When Gor Han's deep whisper had ceased we were silent a moment, and surely never did stranger trio crouch in stranger place than we three, earth-man and amphibian Aldebaranian and great fur-clad Betelgeusan, there in the crimson dusk of the comet-city, all about us the pits that held its countless liquid-creatures and above us the glowing red coma which encompassed this world and was driving on toward our galaxy's doom. At last I broke the silence.

"Najus Nar with the comet-creatures!" I whispered. "It's impossible!

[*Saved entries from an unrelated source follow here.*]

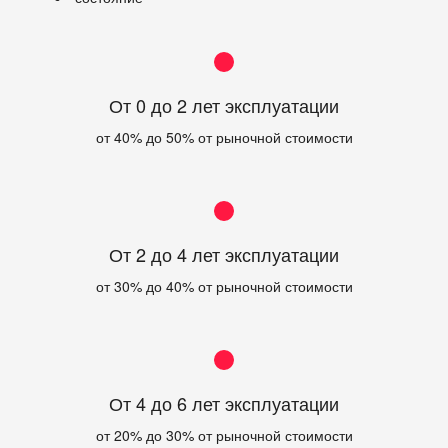
От 0 до 2 лет эксплуатации
от 40% до 50% от рыночной стоимости
От 2 до 4 лет эксплуатации
от 30% до 40% от рыночной стоимости
От 4 до 6 лет эксплуатации
от 20% до 30% от рыночной стоимости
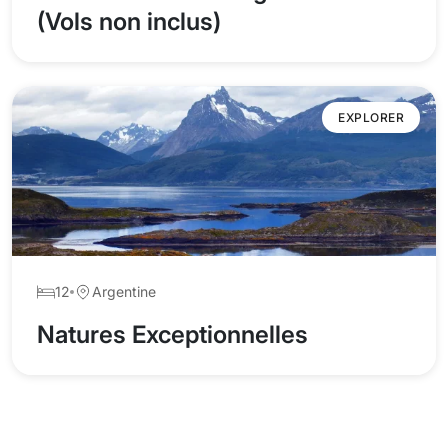
(Vols non inclus)
EXPLORER
12
Argentine
Natures Exceptionnelles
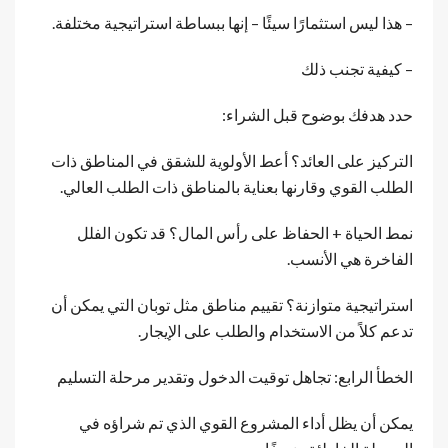
– هذا ليس استثمارًا سيئًا – إنها ببساطة استراتيجية مختلفة.
– كيفية تجنب ذلك
حدد هدفك بوضوح قبل الشراء:
التركيز على العائد؟ أعط الأولوية للشقق في المناطق ذات
الطلب القوي وقارنها بعناية بالمناطق ذات الطلب العالي.
نمط الحياة + الحفاظ على رأس المال؟ قد تكون الفلل
الفاخرة هي الأنسب.
استراتيجية متوازنة؟ تقييم مناطق مثل توبان التي يمكن أن
تدعم كلاً من الاستخدام والطلب على الإيجار.
الخطأ الرابع: تجاهل توقيت الدخول وتقدير مرحلة التسليم
يمكن أن يظل أداء المشروع القوي الذي تم شراؤه في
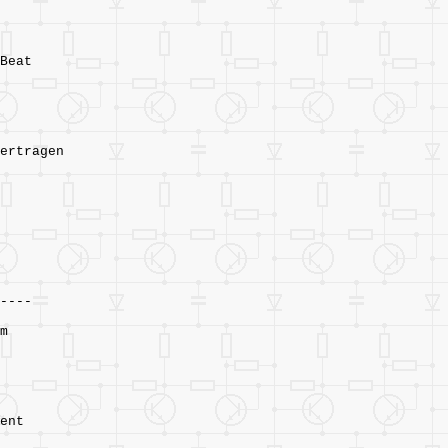
Beat
tragen
----
m
- 0
nt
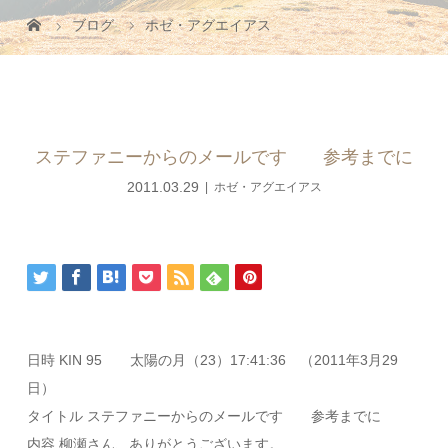
ブログ
ホゼ・アグエイアス
ステファニーからのメールです 参考までに
2011.03.29
ホゼ・アグエイアス
日時 KIN 95 太陽の月（23）17:41:36 （2011年3月29
日）
タイトル ステファニーからのメールです 参考までに
内容 柳瀬さん、ありがとうございます。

In all its record there have been no traitors in the Interstellar Patrol!"

Gor Han looked steadily, compassionately, at me. "It is so, Khel Ken," he said. "I would not believe it had I not seen it myself."

"Najus Nar!" I repeated, again, then gathered myself. "There's but one thing to do," I said swiftly, "and that's for us three to make the attempt you planned, Gor Han, to get to the comet-control in the clearing and turn it, then destroy it before they can turn it back!"

We rose, paused. "There are comet-guards at the pyramid's base and summit, I know," said Gor Han, "but if we can overcome them before this night-period ends we'll succeed!"

Swiftly we moved forward, now, down the street through the dusk toward the great clearing. Mighty machines looming in the red dusk on each side of us, dark pits yawning between them in which the comet-hordes lay silent, glowing crimson coma that swung above—these made an inconceivably weird scene about us through which we three, a weird and dissimilar enough trio in that lurid dusk, moved rapidly on. Once we saw a few of the liquid-creatures flowing across one of the streets ahead, shrank back until they had disappeared, then moved swiftly on. One or two cube-ships slid by above, too, but these did not spy us, and in a few minutes more we had emerged from the mass of machines and pits into the great flat-floored circular plaza at the city's center, the truncated pyramid rising vaguely from it in the crimson dusk.

"The guards!" whispered Gor Han. "There at the pyramid's base!"

I gazed, saw that a great notched stair or flight of narrow steps ran up the pyramid's side, and that at its foot were some four dark liquid-shapes, lying motionless, but with weapons of some sort, bolt-containers I did not doubt, held in the grasp of their viscous fluid bodies. A moment we hesitated, then crept out across the clearing toward them. They seemed not aware of our approach, and still nearer we crept stealthily, approaching them from a side, until just when we were within yards, within feet of them, one seemed to flow swiftly toward us for an instant, then back, at the same time training his deadly weapon upon us! Before he could loose the crashing bolts from it, though, we had sprung upon them!

The combat that followed at the pyramid's base was the most horrible, I think, that ever I engaged in. I had grasped at the body of one of the things but instantly felt the viscous liquid body withdraw from my grasp, flow away from me, while I struggled in vain for some hold upon it. Then I glimpsed Gor Han with his four great arms gripping one of the viscous things and hurling it against the pyramid's side before it could evade his grasp, shattering it into liquid black splashes there. The thing I struggled with had gripped me in turn, now, and was like fluid steel in the strength with which it held me. I felt a powerful viscous arm tightening about my neck, while others pinioned my arms, felt that grasp tightening, strangling me, and then it was abruptly torn from me as Gor Han lifted and flung it likewise! I rose, staggering, to see that of the four comet-creatures only black splashes here and there about us remained, Gor Han and Jurt Tul having annihilated them with their mighty limbs.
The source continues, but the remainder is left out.